Although, I did cling film the windows in the bedroom in an effort to keep some heat in.


Monday, 6 December 2010

Multimeeja Mad Skillz

Nevermind snowpocalypse, here's a piece of multimedia journalism about NaNoWriMo which I did for The Edinburgh Reporter.

However, I must apologise profusely to one of the contributors because I originally credited her as Kath when her name is in fact Cathy! Very sorry for that journofail, which has now been rectified.



If you're interested, you can download the tracks featured in this video for free, here. I recommend getting Mid Life Crisis Man too.

Thursday, 2 December 2010

Snowpocalypse


I am meant to be at the NaNoWriMo TGIO party.

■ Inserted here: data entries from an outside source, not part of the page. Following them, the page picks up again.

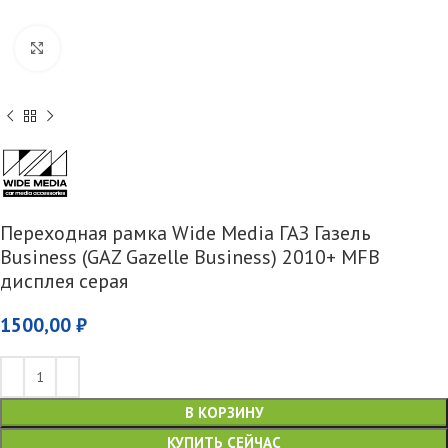
Увеличить
Переходная рамка Wide Media ГАЗ Газель
Business (GAZ Gazelle Business) 2010+ MFB
дисплея серая
1500,00
₽
В КОРЗИНУ
КУПИТЬ СЕЙЧАС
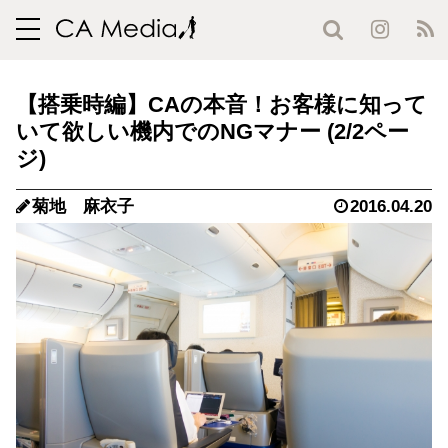
toggle
navigation
【搭乗時編】CAの本音！お客様に知って
いて欲しい機内でのNGマナー (2/2ペー
ジ)
菊地 麻衣子
2016.04.20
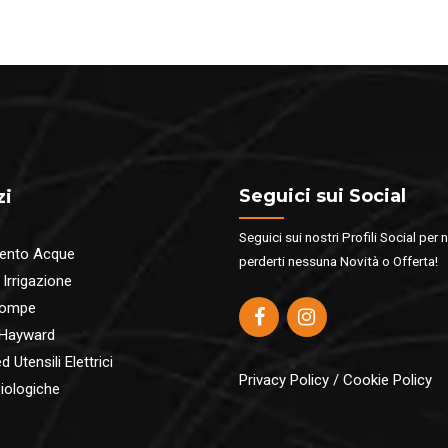
Seguici sui Social
zi
Seguici sui nostri Profili Social per 
ento Acque
perderti nessuna Novità o Offerta!
 Irrigazione
pompe
 Hayward
 Utensili Elettrici
Privacy Policy
/
Cookie Policy
iologiche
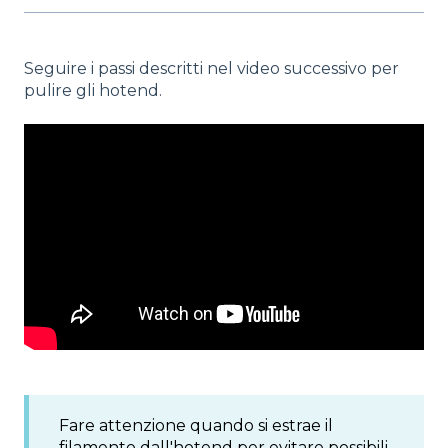
Seguire i passi descritti nel video successivo per
pulire gli hotend.
Fare attenzione quando si estrae il
filamento dall'hotend per evitare possibili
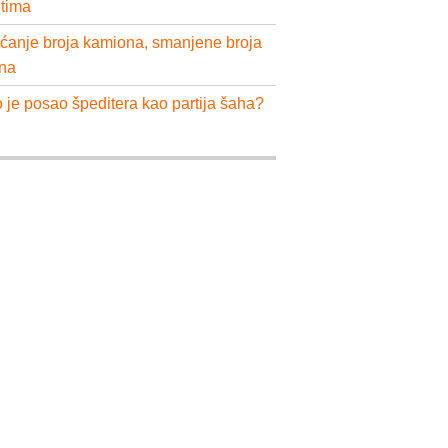
ntima
ćanje broja kamiona, smanjene broja
na
 je posao špeditera kao partija šaha?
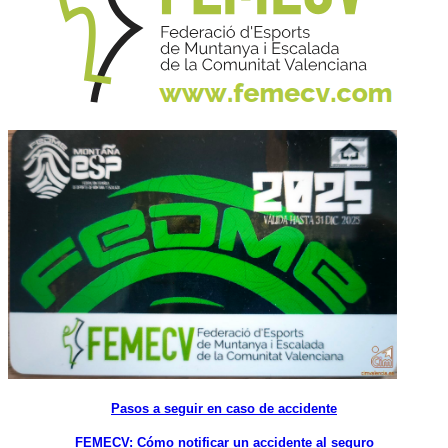
Pasos a seguir en caso de accidente
FEMECV: Cómo notificar un accidente al seguro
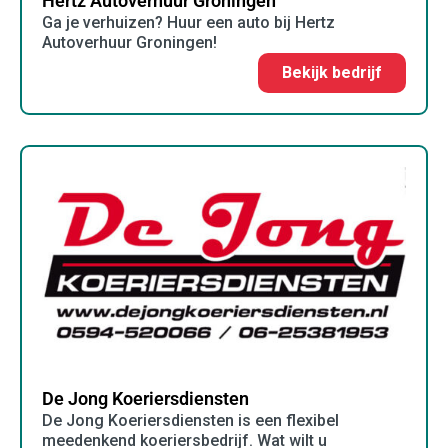
Hertz Autoverhuur Groningen
Ga je verhuizen? Huur een auto bij Hertz
Autoverhuur Groningen!
Bekijk bedrijf
De Jong Koeriersdiensten
De Jong Koeriersdiensten is een flexibel
meedenkend koeriersbedrijf. Wat wilt u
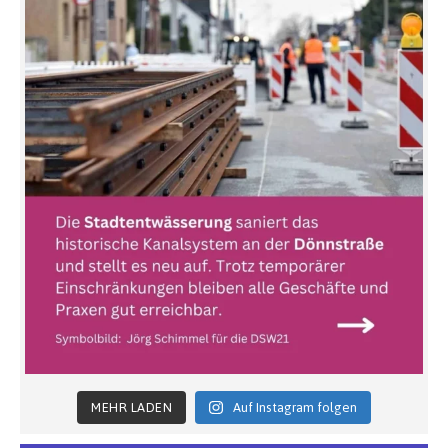
MEHR LADEN
Auf Instagram folgen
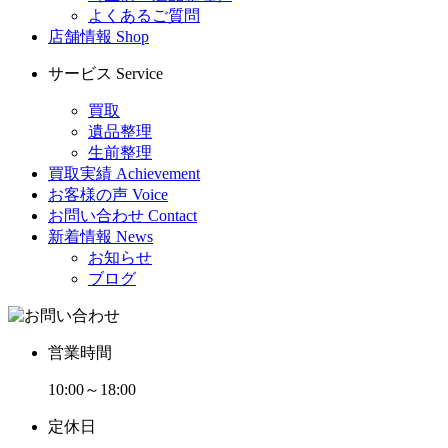
よくあるご質問
店舗情報
Shop
サービス
Service
買取
遺品整理
生前整理
買取実績
Achievement
お客様の声
Voice
お問い合わせ
Contact
新着情報
News
お知らせ
ブログ
営業時間
10:00～18:00
定休日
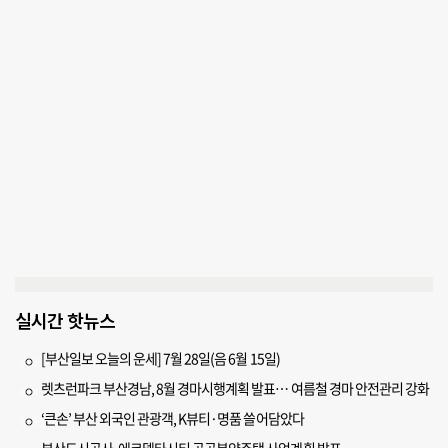
실시간 핫뉴스
[부산일보 오늘의 운세] 7월 28일(음 6월 15일)
렛츠런파크 부산경남, 8월 경마시행계획 발표… 여름철 경마 안전관리 강화
‘큰손’ 부산 외국인 관광객, K뷰티·명품 쓸어담았다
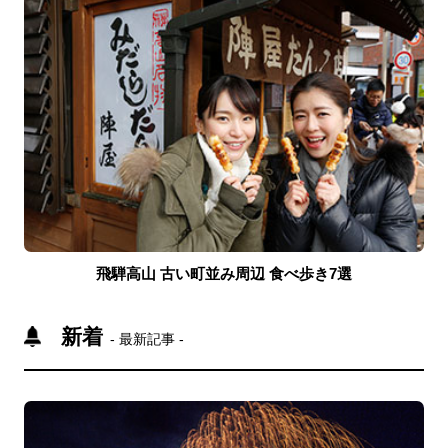
飛騨高山 古い町並み周辺 食べ歩き7選
新着
- 最新記事 -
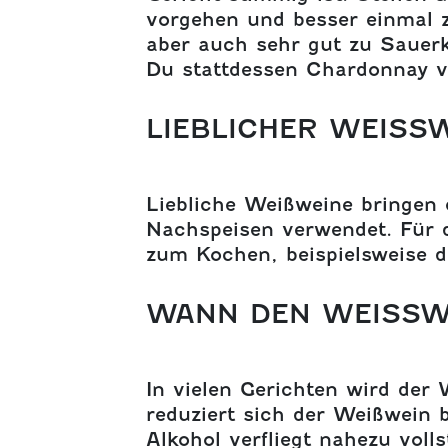
vorgehen und besser einmal z
aber auch sehr gut zu Sauerkr
Du stattdessen Chardonnay 
LIEBLICHER WEISSW
Liebliche Weißweine bringen 
Nachspeisen verwendet. Für d
zum Kochen, beispielsweise 
WANN DEN WEISSWE
In vielen Gerichten wird de
reduziert sich der Weißwein 
Alkohol verfliegt nahezu vol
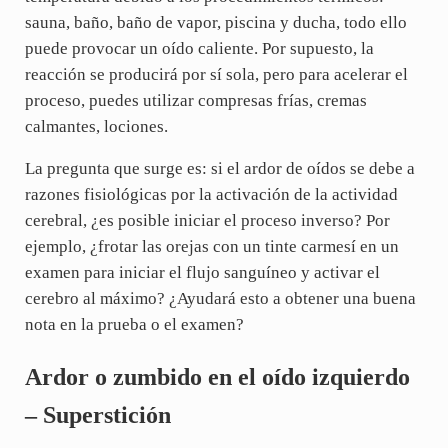
sauna, baño, baño de vapor, piscina y ducha, todo ello
puede provocar un oído caliente. Por supuesto, la
reacción se producirá por sí sola, pero para acelerar el
proceso, puedes utilizar compresas frías, cremas
calmantes, lociones.
La pregunta que surge es: si el ardor de oídos se debe a
razones fisiológicas por la activación de la actividad
cerebral, ¿es posible iniciar el proceso inverso? Por
ejemplo, ¿frotar las orejas con un tinte carmesí en un
examen para iniciar el flujo sanguíneo y activar el
cerebro al máximo? ¿Ayudará esto a obtener una buena
nota en la prueba o el examen?
Ardor o zumbido en el oído izquierdo
– Superstición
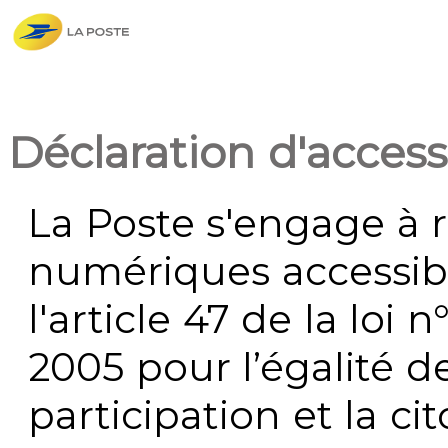
Déclaration d'accessi
La Poste s'engage à r
numériques accessi
l'article 47 de la loi 
2005 pour l’égalité de
participation et la c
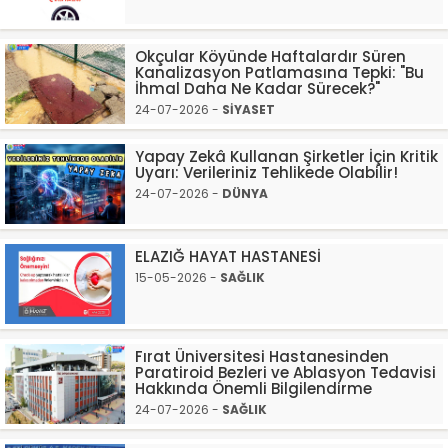
Okçular Köyünde Haftalardır Süren
Kanalizasyon Patlamasına Tepki: "Bu
İhmal Daha Ne Kadar Sürecek?"
24-07-2026 -
SİYASET
Yapay Zekâ Kullanan Şirketler İçin Kritik
Uyarı: Verileriniz Tehlikede Olabilir!
24-07-2026 -
DÜNYA
ELAZIĞ HAYAT HASTANESİ
15-05-2026 -
SAĞLIK
Fırat Üniversitesi Hastanesinden
Paratiroid Bezleri ve Ablasyon Tedavisi
Hakkında Önemli Bilgilendirme
24-07-2026 -
SAĞLIK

‘What does TGIO stand for,’ I hear the less acronym-savvy readers cry. ‘Thank God It’s Over’ would be my response; where ‘it’ refers to the mad dash to write fifty thousand words in one month, ‘god’ is the child-friendly substitute for a sweary word, and ‘over’ means that I will eventually back-date the last chapter but I haven’t actually finished it yet.

Unfortunately I am not at said party, due to a close encounter with a snowdrift in Dalkeith that rendered my only dry jeans unusable. The others have just been washed and are thusly out of service, and there is nary a tumble drier to be had in this building. I am not braving snowpocalypse in a skirt – that would be a fool’s errand.

Instead I will sit in the flat in my pyjamas, eating my weight in cheese and mayonnaise sandwiches and knitting quietly to myself. This, my friends, is the lot of one of life’s winners. Mark it well.




Wednesday, 1 December 2010

Smooth Epilator

Female hair removal. Who cares about that crap? Well, market research suggests that it’s probably women. Of which I am one.

Perhaps boringly, these so-called women are divided on the best way to go about it. And being a comparatively tedious person, I was wondering about the case for epilation.

Friend 1: What do you mean, you don’t epilate? I’d be like a bear if I didn’t. LITERALLY.

Friend 2: Don’t go there. I have never known pain like it.

Mixed reviews, there.

For those who don’t know, an epilator is an electrical device that mechanically grasps multiple hairs simultaneously and pulls them out at the root. Or, a plastic doohickey with a load of tweezers in.

In my opinion it hurts a bit, but not particularly more than pouring hot wax on yourself and ripping it off, which is another thing women (and some men) swear by. And it lasts longer than shaving.

But what do you do when it’s winter and you live in the coldest flat known to man? We had ice on the inside of the windows the other day. Epilating involves getting the bits of your body out that want tweezered for a prolonged period of time. What if you get frostbite before you’re done?! No beauty routine ought to result in amputation, however effective the outcome may be.


This weekend, therefore, shall be dubbed 'operation insulate the flat a bit more than NONE'.


Suggestions for catchier titles will be considered.